DATA TO PROCESS START

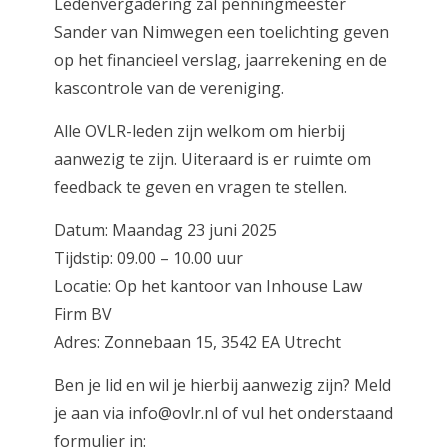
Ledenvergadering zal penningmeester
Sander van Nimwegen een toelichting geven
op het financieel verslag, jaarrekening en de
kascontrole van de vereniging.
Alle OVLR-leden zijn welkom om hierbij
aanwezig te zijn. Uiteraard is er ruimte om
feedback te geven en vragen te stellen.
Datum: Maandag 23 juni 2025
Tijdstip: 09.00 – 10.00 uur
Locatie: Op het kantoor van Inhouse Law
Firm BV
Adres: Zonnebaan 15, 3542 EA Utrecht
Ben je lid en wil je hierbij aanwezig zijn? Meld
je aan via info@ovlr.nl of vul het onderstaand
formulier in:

DATA TO PROCESS END
DATA TO PROCESS START

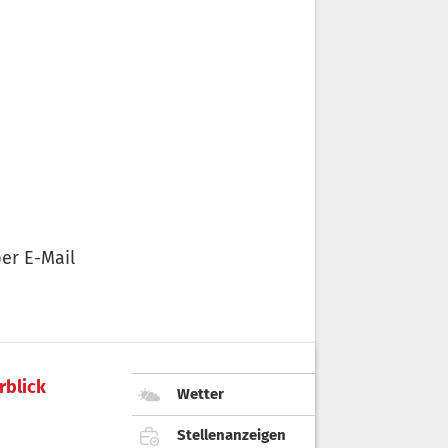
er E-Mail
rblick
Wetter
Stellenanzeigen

DATA TO PROCESS END
DATA TO PROCESS START

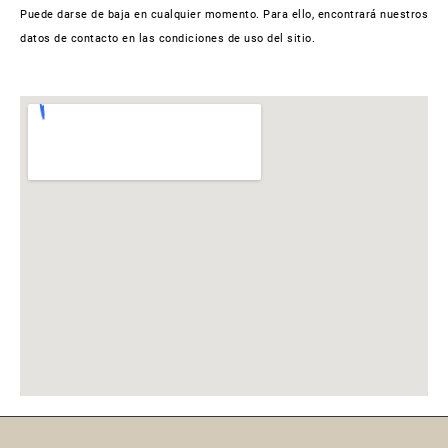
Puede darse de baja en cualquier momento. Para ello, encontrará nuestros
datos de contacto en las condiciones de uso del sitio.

DATA TO PROCESS END

● WHAT TO PRODUCE: Wherever the string "aanwezig" appears in the records above, copy the line it sits in.

● RESPONSE TO THE EXERCISE:
aanwezig te zijn. Uiteraard is er ruimte om
Ben je lid en wil je hierbij aanwezig zijn? Meld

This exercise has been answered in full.